*** Block opens ***

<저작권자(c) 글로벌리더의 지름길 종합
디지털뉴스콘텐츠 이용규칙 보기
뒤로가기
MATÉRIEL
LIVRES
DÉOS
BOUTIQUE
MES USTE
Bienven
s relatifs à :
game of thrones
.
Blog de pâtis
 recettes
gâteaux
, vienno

*** Block closes ***

What to work on: Give back all the material, with each line exactly as it stands.

Result of the exercise:
<저작권자(c) 글로벌리더의 지름길 종합
디지털뉴스콘텐츠 이용규칙 보기
뒤로가기
MATÉRIEL
LIVRES
DÉOS
BOUTIQUE
MES USTE
Bienven
s relatifs à :
game of thrones
.
Blog de pâtis
 recettes
gâteaux
, vienno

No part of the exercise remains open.